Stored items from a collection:

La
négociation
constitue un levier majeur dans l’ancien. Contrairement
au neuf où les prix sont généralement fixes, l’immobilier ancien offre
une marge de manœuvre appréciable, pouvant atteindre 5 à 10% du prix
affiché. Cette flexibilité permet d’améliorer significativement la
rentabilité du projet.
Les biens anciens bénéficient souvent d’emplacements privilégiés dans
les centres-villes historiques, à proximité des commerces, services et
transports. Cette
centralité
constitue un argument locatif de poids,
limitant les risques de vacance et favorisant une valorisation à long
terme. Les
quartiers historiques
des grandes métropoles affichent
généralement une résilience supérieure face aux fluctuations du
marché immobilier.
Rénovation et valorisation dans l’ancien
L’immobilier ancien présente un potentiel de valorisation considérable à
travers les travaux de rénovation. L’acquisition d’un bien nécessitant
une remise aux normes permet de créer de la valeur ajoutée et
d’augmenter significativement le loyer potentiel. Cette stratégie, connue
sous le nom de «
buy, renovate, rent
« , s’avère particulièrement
* * *
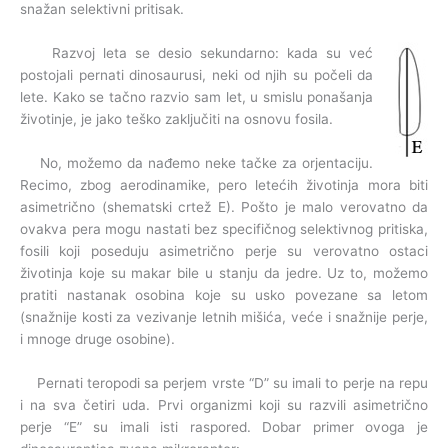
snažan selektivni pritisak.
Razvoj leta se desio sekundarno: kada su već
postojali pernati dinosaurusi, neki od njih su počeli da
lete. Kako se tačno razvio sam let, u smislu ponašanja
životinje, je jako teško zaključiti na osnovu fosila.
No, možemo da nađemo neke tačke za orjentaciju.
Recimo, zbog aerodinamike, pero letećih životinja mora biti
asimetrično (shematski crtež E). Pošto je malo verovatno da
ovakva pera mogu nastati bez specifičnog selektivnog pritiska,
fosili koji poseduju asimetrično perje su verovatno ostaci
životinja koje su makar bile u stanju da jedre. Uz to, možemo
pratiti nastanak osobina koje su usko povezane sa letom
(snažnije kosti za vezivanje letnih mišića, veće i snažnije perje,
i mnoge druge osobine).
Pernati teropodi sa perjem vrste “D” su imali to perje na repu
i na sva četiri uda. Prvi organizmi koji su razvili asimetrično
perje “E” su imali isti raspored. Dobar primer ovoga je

HOW TO COMPLETE THIS TASK: Among the entries above, the lines between the ones containing "(snažnije kosti za" and "primer ovoga je", inclusive, are to be transcribed exactly. No other line is to be given.

SOLVED PROBLEM:
(snažnije kosti za vezivanje letnih mišića, veće i snažnije perje,
i mnoge druge osobine).
Pernati teropodi sa perjem vrste “D” su imali to perje na repu
i na sva četiri uda. Prvi organizmi koji su razvili asimetrično
perje “E” su imali isti raspored. Dobar primer ovoga je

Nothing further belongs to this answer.